* _EXERCISE AIM_: In this exercise, write out the data word for word and leave every image out.

***** INPUT MATERIAL

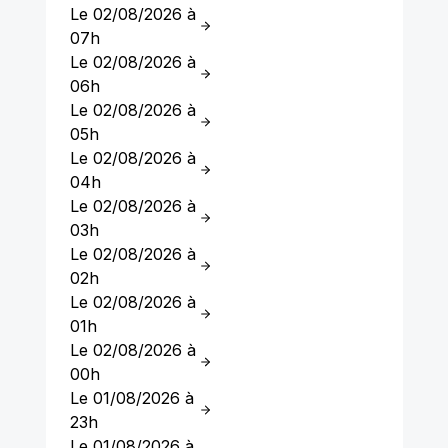
Le 02/08/2026 à
07h
Le 02/08/2026 à
06h
Le 02/08/2026 à
05h
Le 02/08/2026 à
04h
Le 02/08/2026 à
03h
Le 02/08/2026 à
02h
Le 02/08/2026 à
01h
Le 02/08/2026 à
00h
Le 01/08/2026 à
23h
Le 01/08/2026 à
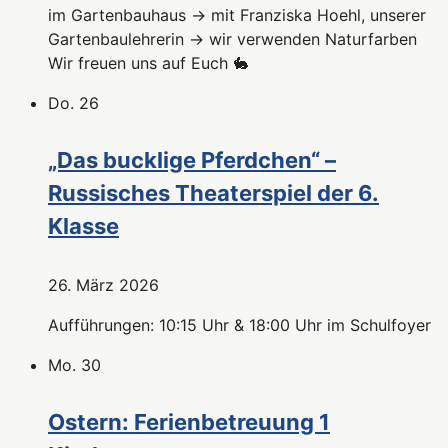
im Gartenbauhaus → mit Franziska Hoehl, unserer
Gartenbaulehrerin → wir verwenden Naturfarben
Wir freuen uns auf Euch 🐇
Do.
26
„Das bucklige Pferdchen“ –
Russisches Theaterspiel der 6.
Klasse
26. März 2026
Aufführungen: 10:15 Uhr & 18:00 Uhr im Schulfoyer
Mo.
30
Ostern: Ferienbetreuung 1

**********

* _EXERCISE OUTPUT_:
Le 02/08/2026 à
07h
Le 02/08/2026 à
06h
Le 02/08/2026 à
05h
Le 02/08/2026 à
04h
Le 02/08/2026 à
03h
Le 02/08/2026 à
02h
Le 02/08/2026 à
01h
Le 02/08/2026 à
00h
Le 01/08/2026 à
23h
Le 01/08/2026 à
im Gartenbauhaus → mit Franziska Hoehl, unserer
Gartenbaulehrerin → wir verwenden Naturfarben
Wir freuen uns auf Euch 🐇
Do.
26
„Das bucklige Pferdchen“ –
Russisches Theaterspiel der 6.
Klasse
26. März 2026
Aufführungen: 10:15 Uhr & 18:00 Uhr im Schulfoyer
Mo.
30
Ostern: Ferienbetreuung 1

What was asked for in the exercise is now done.